6.7.5 Excluding the rule

Since the ejusdem generis rule can cause difficulties, it is advisable to avoid its possible application. There are several drafting devices which may be used to indicate that it is not to apply. In Chandris v Isbrandsen-Moller Co Inc [1951] 1 KB 240, Devlin J referred to some of these. He said:

Legal draftsmen are all familiar with the existence of the rule, and familiar too with the proper signals to hoist if they do not want it to apply. Phrases such as ‘whether or not similar to the foregoing’ and

‘without prejudice to the generality of the foregoing’ are often employed in legal draftership; and if the drafter has read the report of Larsen v Sylvester and Co [1908] AC 295 he will know that the addition of ‘whatsoever’ generally serves the same purpose.

Commercial draftsmen are not usually taught these rules.

Another method of excluding the rule is by setting out the class or genus in exhaustive terms, as indicated above.

6.8 Enumerations

6.8.1 Avoid enumerations

Enumerations of particulars should be avoided in drafting, even where the ejusdem generis rule is not applicable. It is difficult in many circumstances to make an exhaustive list of items, and, where this is possible, there is always the danger of accidental omission. Where an attempt is made to enumerate, an omission may be interpreted as deliberate exclusion under the maxim expressio unius exclusio alterius (that is, to express one thing is to impliedly exclude another). As Wills J said, in Colquhoun v Brooks (1887) 19 QBD 400:

... the maxim expressio unius exclusio alterius is one that certainly requires to be watched ... The failure to make the ‘expressio’
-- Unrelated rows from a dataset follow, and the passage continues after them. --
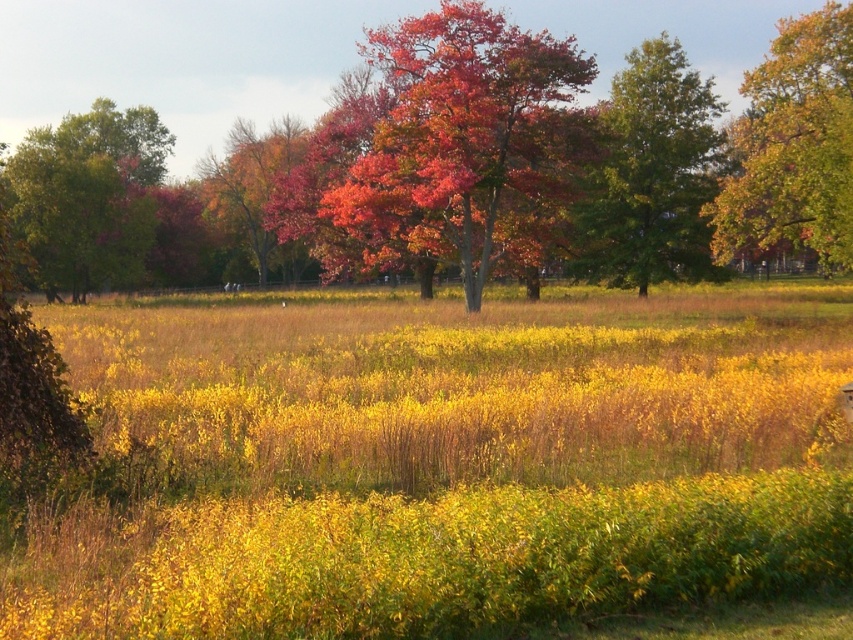 Looking at this image, can you confirm if green leafy tree at left is positioned to the left of shiny orange tree at center?

Correct, you'll find green leafy tree at left to the left of shiny orange tree at center.

Is green leafy tree at left to the right of shiny orange tree at center from the viewer's perspective?

In fact, green leafy tree at left is to the left of shiny orange tree at center.

Who is more distant from viewer, (x=129, y=250) or (x=251, y=177)?

Point (x=251, y=177)

This screenshot has width=853, height=640. In order to click on green leafy tree at left in this screenshot , I will do `click(88, 195)`.

Which of these two, shiny red leaves at center or green leafy tree at left, stands taller?

shiny red leaves at center is taller.

This screenshot has height=640, width=853. Find the location of `shiny red leaves at center`. shiny red leaves at center is located at coordinates (178, 60).

Identify the location of shiny red leaves at center. The height and width of the screenshot is (640, 853). (178, 60).

Does green leafy tree at center appear over green leafy tree at left?

No.

Which of these two, green leafy tree at center or green leafy tree at left, stands shorter?

Standing shorter between the two is green leafy tree at center.

Which is behind, point (706, 92) or point (140, 124)?

The point (140, 124) is behind.

Where is `green leafy tree at center`? The height and width of the screenshot is (640, 853). green leafy tree at center is located at coordinates (650, 173). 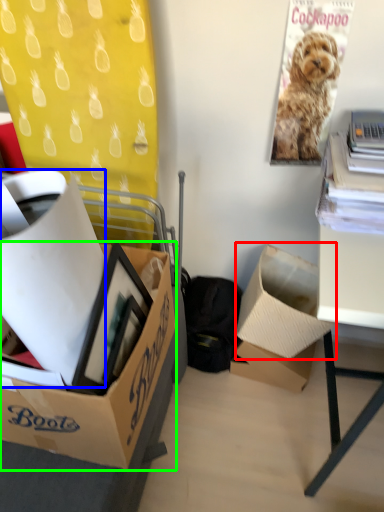 Question: Based on their relative distances, which object is nearer to box (highlighted by a red box)? Choose from box (highlighted by a blue box) and box (highlighted by a green box).

Choices:
 (A) box
 (B) box

Answer: (B) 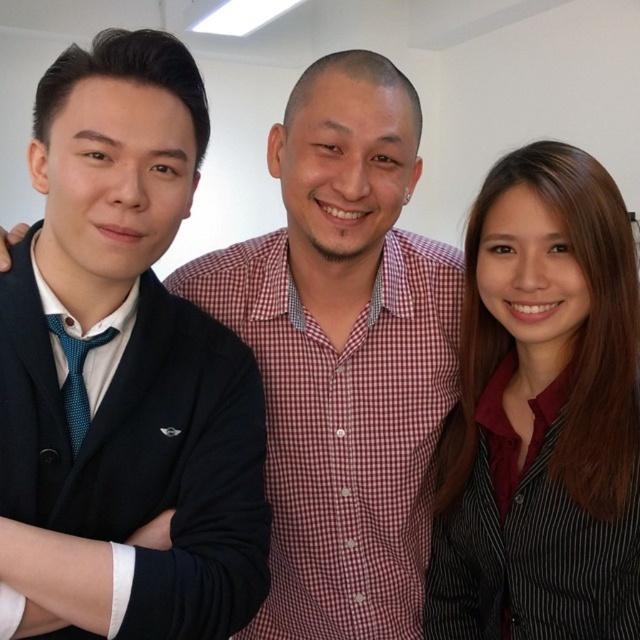 Is black striped shirt at right to the right of matte black blazer at left from the viewer's perspective?

Indeed, black striped shirt at right is positioned on the right side of matte black blazer at left.

Who is shorter, black striped shirt at right or matte black blazer at left?

matte black blazer at left

Between point (596, 428) and point (28, 234), which one is positioned behind?

Point (596, 428)

Locate an element on the screen. This screenshot has width=640, height=640. black striped shirt at right is located at coordinates (541, 413). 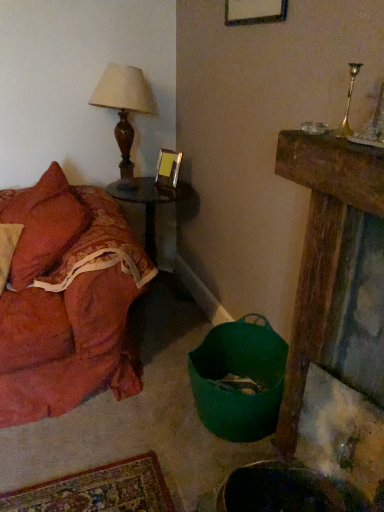 Question: Based on their positions, is matte brown wood table lamp at upper left located to the left or right of wooden side table at center?

Choices:
 (A) right
 (B) left

Answer: (B)

Question: Considering the positions of matte brown wood table lamp at upper left and wooden side table at center in the image, is matte brown wood table lamp at upper left wider or thinner than wooden side table at center?

Choices:
 (A) thin
 (B) wide

Answer: (A)

Question: Estimate the real-world distances between objects in this image. Which object is farther from the wooden side table at center?

Choices:
 (A) velvet orange couch at left
 (B) metallic gold picture frame at upper center
 (C) matte brown wood table lamp at upper left

Answer: (A)

Question: Which is nearer to the metallic gold picture frame at upper center?

Choices:
 (A) wooden side table at center
 (B) matte brown wood table lamp at upper left
 (C) velvet orange couch at left

Answer: (A) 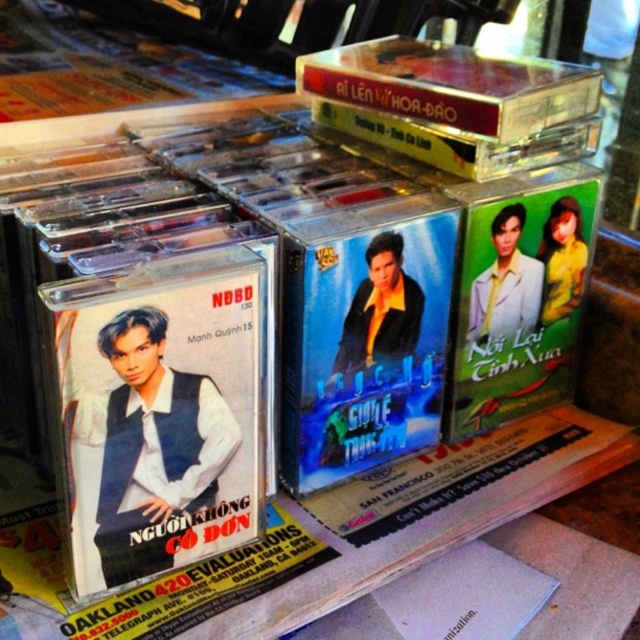 Can you confirm if matte black cassette at center is positioned to the left of green matte poster at center-right?

Indeed, matte black cassette at center is positioned on the left side of green matte poster at center-right.

In the scene shown: Is matte black cassette at center shorter than green matte poster at center-right?

Correct, matte black cassette at center is not as tall as green matte poster at center-right.

Identify the location of matte black cassette at center. The image size is (640, 640). (160, 417).

Where is `matte black cassette at center`? This screenshot has height=640, width=640. matte black cassette at center is located at coordinates (160, 417). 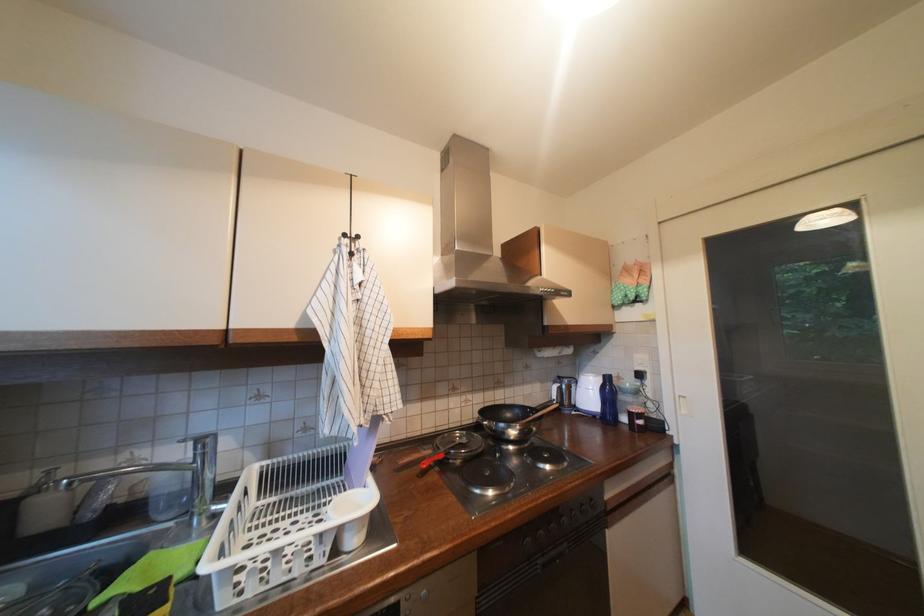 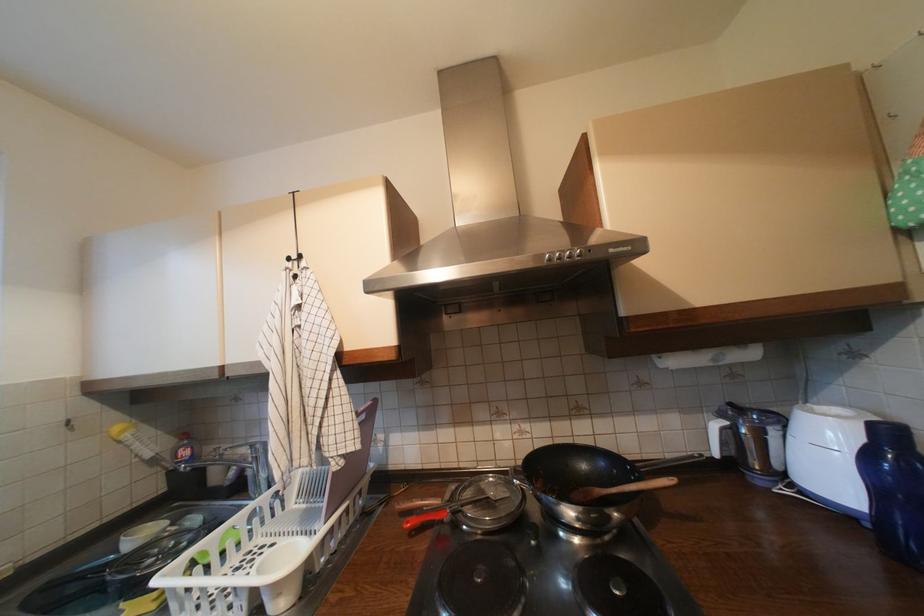 In the second image, find the point that corresponds to pixel 566 386 in the first image.

(735, 424) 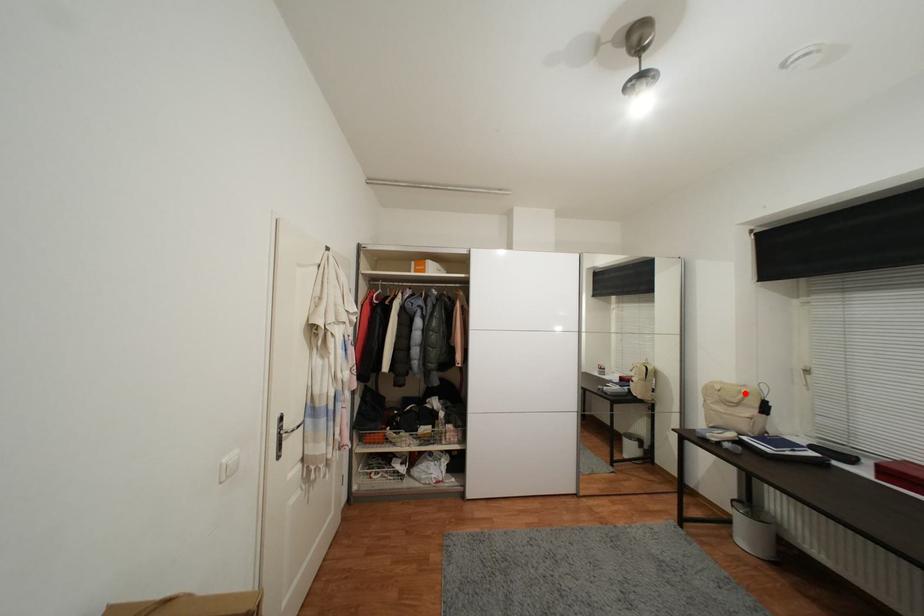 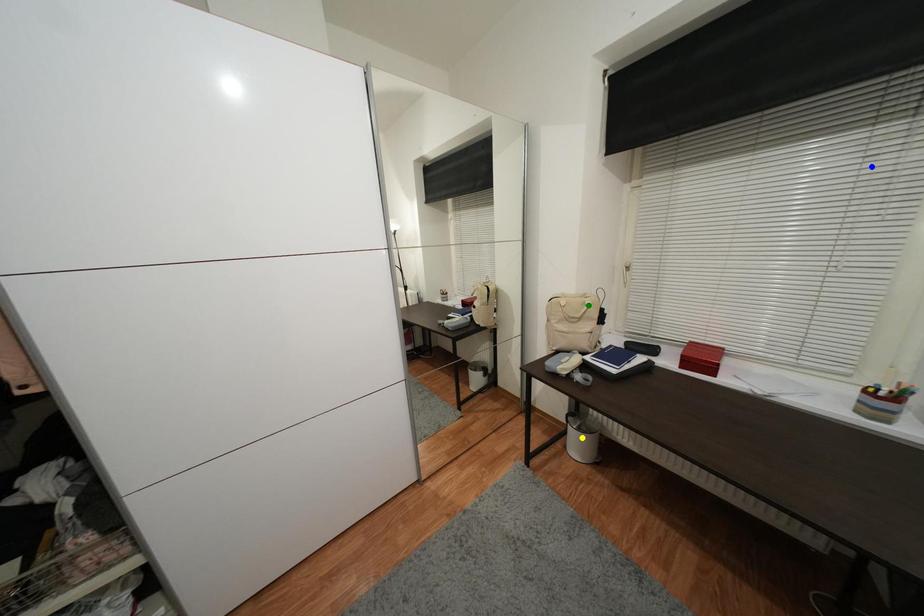 Question: I am providing you with two images of the same scene from different viewpoints. A red point is marked on the first image. You are given multiple points on the second image. Which spot in image 2 lines up with the point in image 1?

Choices:
 (A) green point
 (B) blue point
 (C) yellow point

Answer: (A) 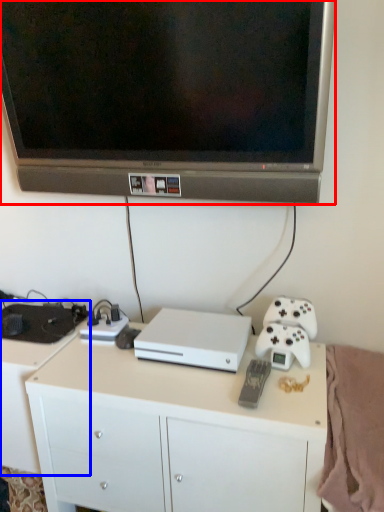 Question: Which of the following is the farthest to the observer, television (highlighted by a red box) or desk (highlighted by a blue box)?

Choices:
 (A) television
 (B) desk

Answer: (B)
complete very often arises from accident, very often from the fact that it never struck the drafter that the thing supposed to be excluded needed specific mention of any kind ...

6.8.2 Illustration

The following example illustrates the problems which can arise where an enumeration is incomplete, and how these can be avoided. A bequest in the will by a testatrix which is intended to dispose of her jewellery might be in the following terms:

My watches, rings, necklaces and bracelets to my daughter, Ann.

If the list of items is exhaustive of the jewellery possessed by the testatrix, the bequest will have achieved its objective. But, if the testatrix also possessed several pairs of earrings, these may be taken to be excluded from the bequest, as would other jewellery such as hatpins, hairpins or tiaras. To avoid accidental omission, the safer course is to draft the bequest as:

All my jewellery to my daughter, Ann.

If the testatrix insisted that certain items should be listed as a matter of caution because she regarded them as her most important pieces of jewellery, the bequest could be drafted as:

All my jewellery including, but not restricted to, my watches, rings, necklaces and bracelets to my daughter, Ann.

In this case, theejusdem generis rule is a potential danger, and the clause should not to be drafted as:

My watches, rings, necklaces, bracelets and other jewellery to my daughter, Ann.